Commissioner of the University Athletic Association of the Philippines Basketball
- In office 2006–2007
- Preceded by: Joe Lipa
- Succeeded by: Ed Cordero
- Basketball career

Personal information
- Born: August 13, 1945
- Died: May 1, 2024 (aged 78)

Career information
- College: UE

Career highlights
- As executive: 4x PBA champion (1992 Third Conference, 1993 Commissioner's, 1995 All-Filipino 1995 Commissioner's); 2x PBA Executive of the Year (1993–1995);

= Elmer Yanga =

Filipino basketball executive (1945–2024)

Elmer Yanga (August 13, 1945 – May 1, 2024) is a Filipino sports executive serving for Pop Cola Panthers from its foundation in 1990 until its disbandment in 2001.

== Career ==
An alumnus of University of the East, Yanga started as the manager of the RFM–Swift coached by Yeng Guiao in the PABL. In Pop Cola PBA franchise, he helped the team to win 4 championships. He also won 3 Danny Floro PBA Executive of the Year award from 1993 to 1995 for turning the franchise into title contender. He is also notable for letting Yeng Guiao go to Pepsi/Mobiline and hiring Derrick Pumaren in 1994 Governors' Cup. The said happening was rumored to be a "coaching trade" between Pop Cola/RFM franchise and Pepsi/Mobiline.

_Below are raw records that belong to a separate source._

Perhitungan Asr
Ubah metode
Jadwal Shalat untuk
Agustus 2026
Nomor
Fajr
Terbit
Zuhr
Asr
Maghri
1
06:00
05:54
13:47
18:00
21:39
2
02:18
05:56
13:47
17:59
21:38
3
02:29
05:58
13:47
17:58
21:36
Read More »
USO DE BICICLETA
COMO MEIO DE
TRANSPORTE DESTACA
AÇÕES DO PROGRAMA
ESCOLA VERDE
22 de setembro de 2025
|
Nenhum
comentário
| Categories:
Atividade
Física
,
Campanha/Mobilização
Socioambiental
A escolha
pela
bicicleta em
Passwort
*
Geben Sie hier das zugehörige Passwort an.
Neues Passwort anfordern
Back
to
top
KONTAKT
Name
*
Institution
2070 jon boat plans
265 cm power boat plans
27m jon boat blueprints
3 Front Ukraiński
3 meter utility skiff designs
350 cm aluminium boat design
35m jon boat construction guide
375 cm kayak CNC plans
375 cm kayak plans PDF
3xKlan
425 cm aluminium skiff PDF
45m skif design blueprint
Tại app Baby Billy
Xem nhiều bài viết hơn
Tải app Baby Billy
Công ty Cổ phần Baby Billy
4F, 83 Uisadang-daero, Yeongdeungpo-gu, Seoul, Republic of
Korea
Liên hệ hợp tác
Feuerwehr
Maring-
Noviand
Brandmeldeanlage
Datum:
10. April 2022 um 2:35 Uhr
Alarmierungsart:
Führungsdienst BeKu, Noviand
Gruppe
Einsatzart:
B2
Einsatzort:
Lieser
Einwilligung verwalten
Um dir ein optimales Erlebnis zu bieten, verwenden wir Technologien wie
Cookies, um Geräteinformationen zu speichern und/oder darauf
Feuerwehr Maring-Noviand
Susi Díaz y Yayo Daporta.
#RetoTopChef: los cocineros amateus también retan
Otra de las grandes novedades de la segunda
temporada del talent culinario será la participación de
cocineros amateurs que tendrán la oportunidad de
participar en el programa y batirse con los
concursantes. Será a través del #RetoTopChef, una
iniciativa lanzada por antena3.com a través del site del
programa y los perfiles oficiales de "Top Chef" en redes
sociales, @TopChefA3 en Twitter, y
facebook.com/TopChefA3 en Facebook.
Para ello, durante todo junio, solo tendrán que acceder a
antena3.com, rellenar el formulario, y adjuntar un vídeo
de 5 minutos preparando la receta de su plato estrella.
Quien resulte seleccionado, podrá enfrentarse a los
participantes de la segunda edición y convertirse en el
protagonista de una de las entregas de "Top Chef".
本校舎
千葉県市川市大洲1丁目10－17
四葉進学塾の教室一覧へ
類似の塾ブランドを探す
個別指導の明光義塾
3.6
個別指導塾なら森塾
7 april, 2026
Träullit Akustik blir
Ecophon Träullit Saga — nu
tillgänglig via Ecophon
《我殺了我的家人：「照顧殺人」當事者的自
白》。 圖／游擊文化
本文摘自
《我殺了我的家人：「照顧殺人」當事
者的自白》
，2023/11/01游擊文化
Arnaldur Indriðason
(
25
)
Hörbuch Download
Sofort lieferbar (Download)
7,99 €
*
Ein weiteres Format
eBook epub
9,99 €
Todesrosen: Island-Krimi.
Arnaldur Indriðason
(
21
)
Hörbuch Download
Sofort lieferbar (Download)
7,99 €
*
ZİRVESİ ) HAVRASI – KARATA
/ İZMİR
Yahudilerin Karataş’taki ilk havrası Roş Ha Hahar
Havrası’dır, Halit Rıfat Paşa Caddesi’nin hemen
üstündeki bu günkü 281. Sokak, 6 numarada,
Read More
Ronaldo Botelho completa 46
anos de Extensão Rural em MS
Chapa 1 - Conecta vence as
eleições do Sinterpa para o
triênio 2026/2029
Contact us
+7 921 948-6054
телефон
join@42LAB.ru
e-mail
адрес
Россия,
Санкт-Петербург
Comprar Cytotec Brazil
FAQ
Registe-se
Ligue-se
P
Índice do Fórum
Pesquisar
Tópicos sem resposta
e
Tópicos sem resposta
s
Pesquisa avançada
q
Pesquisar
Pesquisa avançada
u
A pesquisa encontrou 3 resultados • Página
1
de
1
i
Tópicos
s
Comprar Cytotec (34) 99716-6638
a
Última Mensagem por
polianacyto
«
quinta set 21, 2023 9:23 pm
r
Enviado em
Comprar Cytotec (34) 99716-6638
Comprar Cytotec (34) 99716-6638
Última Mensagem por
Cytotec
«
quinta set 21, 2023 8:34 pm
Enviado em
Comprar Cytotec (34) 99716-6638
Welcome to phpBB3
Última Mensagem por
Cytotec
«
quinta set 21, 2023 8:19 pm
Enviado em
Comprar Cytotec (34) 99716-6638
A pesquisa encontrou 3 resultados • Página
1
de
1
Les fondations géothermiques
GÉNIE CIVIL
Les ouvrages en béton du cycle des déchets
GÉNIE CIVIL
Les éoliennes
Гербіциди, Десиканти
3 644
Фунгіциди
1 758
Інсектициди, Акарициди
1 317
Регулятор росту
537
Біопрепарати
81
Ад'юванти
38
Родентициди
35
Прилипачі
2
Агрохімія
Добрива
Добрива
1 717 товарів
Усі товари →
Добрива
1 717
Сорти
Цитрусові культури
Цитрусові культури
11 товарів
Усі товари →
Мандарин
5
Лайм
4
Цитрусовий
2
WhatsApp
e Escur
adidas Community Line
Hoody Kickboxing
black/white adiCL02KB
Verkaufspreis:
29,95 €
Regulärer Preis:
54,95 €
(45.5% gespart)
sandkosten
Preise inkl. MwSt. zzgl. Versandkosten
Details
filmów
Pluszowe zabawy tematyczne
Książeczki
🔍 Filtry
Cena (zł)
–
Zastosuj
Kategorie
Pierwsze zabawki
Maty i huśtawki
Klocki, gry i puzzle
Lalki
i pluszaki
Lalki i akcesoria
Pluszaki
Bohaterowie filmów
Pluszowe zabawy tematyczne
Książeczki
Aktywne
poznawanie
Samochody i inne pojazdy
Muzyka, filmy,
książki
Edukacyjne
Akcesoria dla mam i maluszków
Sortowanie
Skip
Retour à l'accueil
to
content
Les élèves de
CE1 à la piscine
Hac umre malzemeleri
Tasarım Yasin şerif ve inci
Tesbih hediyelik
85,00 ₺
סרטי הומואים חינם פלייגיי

In an interview, he stated that he coached the Pop Cola franchise for one time, but he did not remembered when the game is. Yanga coached the team as Swift, in the 1994 PBA Commissioner's Cup, in an exhibition game against the Philippine national team where Swift won. At this time, Yeng Guiao had resigned as head coach, and Derrick Pumaren was still not released by Pepsi.

He also served as the manager of Sunkist-UST squad in the PBL, and also served as Senior Vice President for corporate communications of RFM Corporation until 2004, when he retired. In 2006, Yanga was named as commissioner of the UAAP Season 69 basketball tournaments.

== Death ==
Yanga died in May 1, 2024 at age 78.